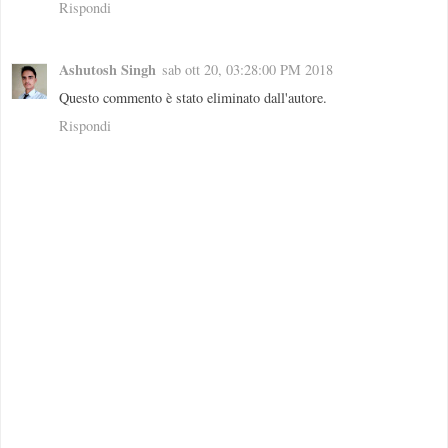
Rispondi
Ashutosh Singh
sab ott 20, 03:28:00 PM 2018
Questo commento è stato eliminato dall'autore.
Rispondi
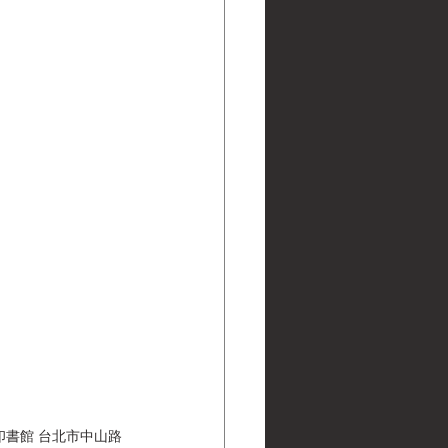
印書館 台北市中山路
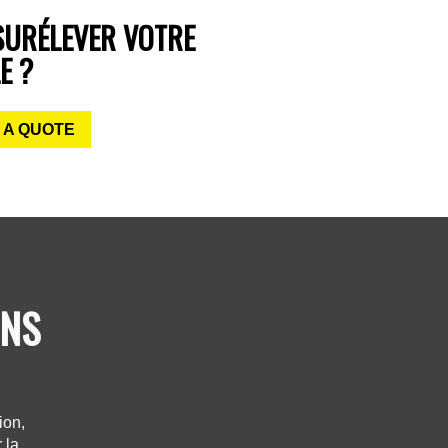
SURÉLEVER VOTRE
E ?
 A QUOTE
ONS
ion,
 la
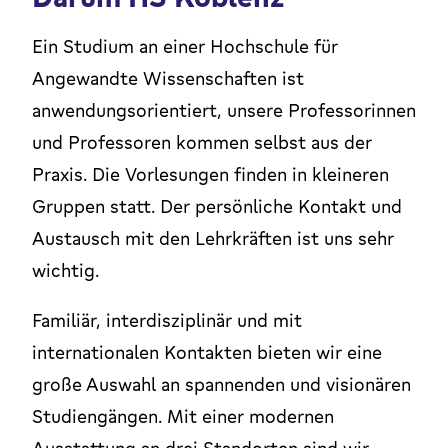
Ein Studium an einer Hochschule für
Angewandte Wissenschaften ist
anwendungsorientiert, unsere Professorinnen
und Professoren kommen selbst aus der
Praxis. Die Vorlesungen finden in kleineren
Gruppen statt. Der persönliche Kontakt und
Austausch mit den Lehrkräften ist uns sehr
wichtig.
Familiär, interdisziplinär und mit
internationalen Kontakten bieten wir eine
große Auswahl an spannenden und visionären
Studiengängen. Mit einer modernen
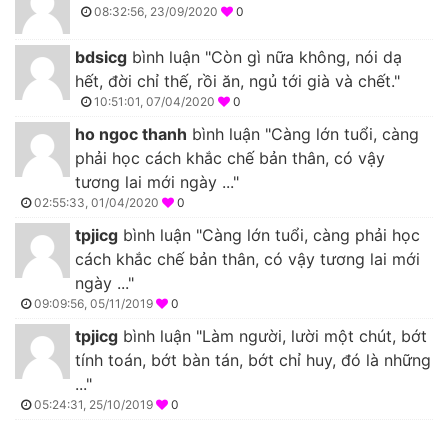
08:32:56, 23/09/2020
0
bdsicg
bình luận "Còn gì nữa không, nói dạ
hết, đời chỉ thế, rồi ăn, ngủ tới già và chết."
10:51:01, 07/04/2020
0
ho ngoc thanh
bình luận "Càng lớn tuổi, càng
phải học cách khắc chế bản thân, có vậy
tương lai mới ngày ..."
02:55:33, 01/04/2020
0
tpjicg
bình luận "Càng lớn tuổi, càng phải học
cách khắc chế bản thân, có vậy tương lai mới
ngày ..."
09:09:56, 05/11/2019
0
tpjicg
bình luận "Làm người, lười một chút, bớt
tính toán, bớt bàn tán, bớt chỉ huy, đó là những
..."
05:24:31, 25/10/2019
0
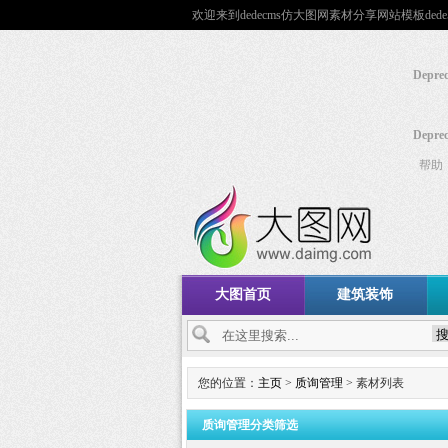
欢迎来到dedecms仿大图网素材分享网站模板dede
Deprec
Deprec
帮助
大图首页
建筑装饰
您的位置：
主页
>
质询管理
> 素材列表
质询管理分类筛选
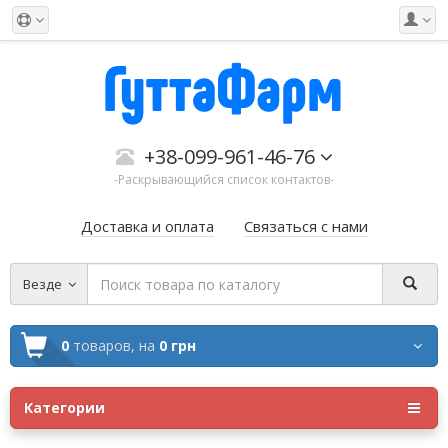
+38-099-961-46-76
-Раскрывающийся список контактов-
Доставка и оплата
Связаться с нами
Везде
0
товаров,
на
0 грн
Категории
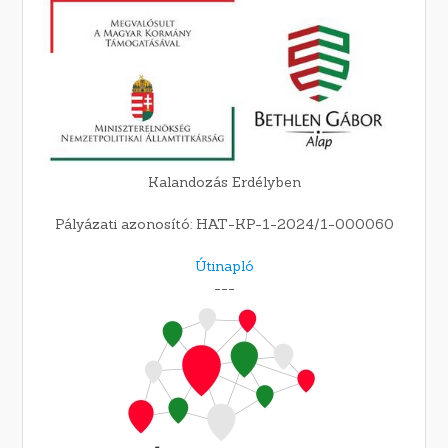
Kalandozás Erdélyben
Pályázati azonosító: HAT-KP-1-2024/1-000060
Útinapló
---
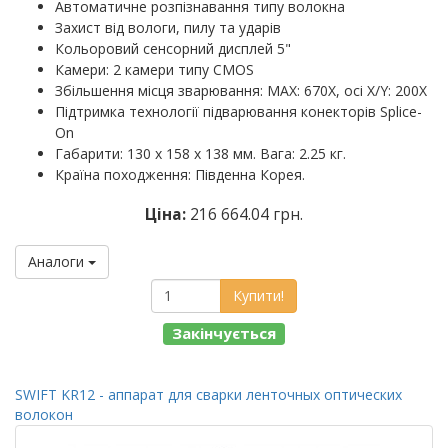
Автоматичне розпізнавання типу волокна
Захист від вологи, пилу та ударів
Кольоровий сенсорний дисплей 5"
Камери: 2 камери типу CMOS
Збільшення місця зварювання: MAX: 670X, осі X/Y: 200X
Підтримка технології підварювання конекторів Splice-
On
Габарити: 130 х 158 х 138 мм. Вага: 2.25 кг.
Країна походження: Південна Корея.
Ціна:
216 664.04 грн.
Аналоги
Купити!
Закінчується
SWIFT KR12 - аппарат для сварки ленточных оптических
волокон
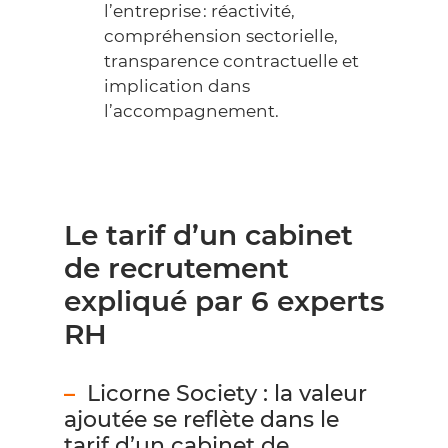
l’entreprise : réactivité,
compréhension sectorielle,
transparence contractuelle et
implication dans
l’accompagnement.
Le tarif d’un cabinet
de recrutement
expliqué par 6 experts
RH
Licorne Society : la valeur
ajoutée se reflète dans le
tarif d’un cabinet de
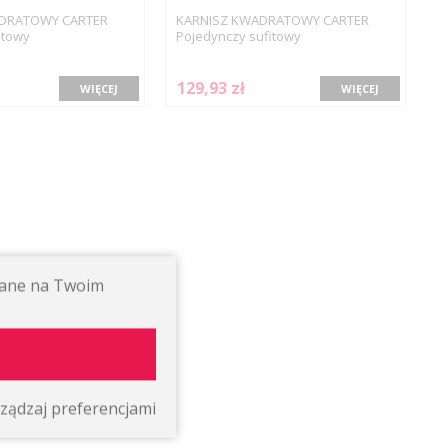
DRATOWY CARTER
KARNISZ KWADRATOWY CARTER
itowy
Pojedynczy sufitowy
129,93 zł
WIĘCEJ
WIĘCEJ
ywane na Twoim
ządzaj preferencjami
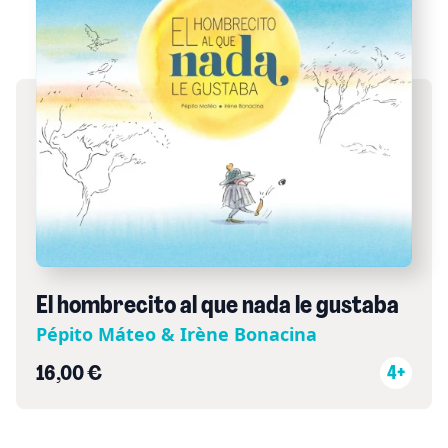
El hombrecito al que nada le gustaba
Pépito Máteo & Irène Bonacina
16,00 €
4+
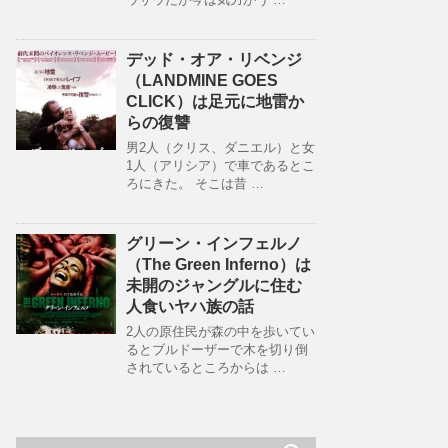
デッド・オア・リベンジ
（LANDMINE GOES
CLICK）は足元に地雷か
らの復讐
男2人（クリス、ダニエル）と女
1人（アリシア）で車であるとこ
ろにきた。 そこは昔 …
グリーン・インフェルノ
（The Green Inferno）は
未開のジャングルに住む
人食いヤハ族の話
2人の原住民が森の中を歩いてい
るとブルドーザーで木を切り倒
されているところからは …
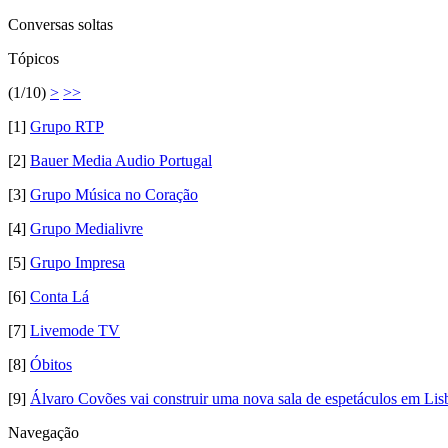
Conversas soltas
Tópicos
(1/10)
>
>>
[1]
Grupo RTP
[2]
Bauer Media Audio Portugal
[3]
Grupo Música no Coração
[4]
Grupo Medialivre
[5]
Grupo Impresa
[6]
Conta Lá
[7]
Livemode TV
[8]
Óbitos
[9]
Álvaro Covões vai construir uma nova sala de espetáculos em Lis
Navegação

————————

:: Required work ::
Would you please restate the records word for word, excluding any images?

:: Reply ::
Rispondi
Ashutosh Singh
sab ott 20, 03:28:00 PM 2018
Questo commento è stato eliminato dall'autore.
Rispondi
印書館 台北市中山路
SURÉLEVER VOTRE
E ?
 A QUOTE
ONS
ion,
 la
Ein Studium an einer Hochschule für
Angewandte Wissenschaften ist
anwendungsorientiert, unsere Professorinnen
und Professoren kommen selbst aus der
Praxis. Die Vorlesungen finden in kleineren
Gruppen statt. Der persönliche Kontakt und
Austausch mit den Lehrkräften ist uns sehr
wichtig.
Familiär, interdisziplinär und mit
internationalen Kontakten bieten wir eine
große Auswahl an spannenden und visionären
Studiengängen. Mit einer modernen
08:32:56, 23/09/2020
0
bdsicg
bình luận "Còn gì nữa không, nói dạ
hết, đời chỉ thế, rồi ăn, ngủ tới già và chết."
10:51:01, 07/04/2020
0
ho ngoc thanh
bình luận "Càng lớn tuổi, càng
phải học cách khắc chế bản thân, có vậy
tương lai mới ngày ..."
02:55:33, 01/04/2020
0
tpjicg
bình luận "Càng lớn tuổi, càng phải học
cách khắc chế bản thân, có vậy tương lai mới
ngày ..."
09:09:56, 05/11/2019
0
tpjicg
bình luận "Làm người, lười một chút, bớt
tính toán, bớt bàn tán, bớt chỉ huy, đó là những
..."
05:24:31, 25/10/2019
0
欢迎来到dedecms仿大图网素材分享网站模板dede
Deprec
Deprec
帮助
大图首页
建筑装饰
您的位置：
主页
>
质询管理
> 素材列表
质询管理分类筛选
+38-099-961-46-76
-Раскрывающийся список контактов-
Доставка и оплата
Связаться с нами
Везде
0
товаров,
на
0 грн
Категории
Kalandozás Erdélyben
Pályázati azonosító: HAT-KP-1-2024/1-000060
Útinapló
---
Автоматичне розпізнавання типу волокна
Захист від вологи, пилу та ударів
Кольоровий сенсорний дисплей 5"
Камери: 2 камери типу CMOS
Збільшення місця зварювання: MAX: 670X, осі X/Y: 200X
Підтримка технології підварювання конекторів Splice-
On
Габарити: 130 х 158 х 138 мм. Вага: 2.25 кг.
Країна походження: Південна Корея.
Ціна:
216 664.04 грн.
Аналоги
Купити!
Закінчується
SWIFT KR12 - аппарат для сварки ленточных оптических
волокон
l’entreprise : réactivité,
compréhension sectorielle,
transparence contractuelle et
implication dans
l’accompagnement.
Le tarif d’un cabinet
de recrutement
expliqué par 6 experts
RH
Licorne Society : la valeur
ajoutée se reflète dans le
tarif d’un cabinet de
DRATOWY CARTER
KARNISZ KWADRATOWY CARTER
itowy
Pojedynczy sufitowy
129,93 zł
WIĘCEJ
WIĘCEJ
ywane na Twoim
ządzaj preferencjami
El hombrecito al que nada le gustaba
Pépito Máteo & Irène Bonacina
16,00 €
4+
デッド・オア・リベンジ
（LANDMINE GOES
CLICK）は足元に地雷か
らの復讐
男2人（クリス、ダニエル）と女
1人（アリシア）で車であるとこ
ろにきた。 そこは昔 …
グリーン・インフェルノ
（The Green Inferno）は
未開のジャングルに住む
人食いヤハ族の話
2人の原住民が森の中を歩いてい
るとブルドーザーで木を切り倒
されているところからは …
Conversas soltas
Tópicos
(1/10)
>
>>
[1]
Grupo RTP
[2]
Bauer Media Audio Portugal
[3]
Grupo Música no Coração
[4]
Grupo Medialivre
[5]
Grupo Impresa
[6]
Conta Lá
[7]
Livemode TV
[8]
Óbitos
[9]
Álvaro Covões vai construir uma nova sala de espetáculos em Lis
Navegação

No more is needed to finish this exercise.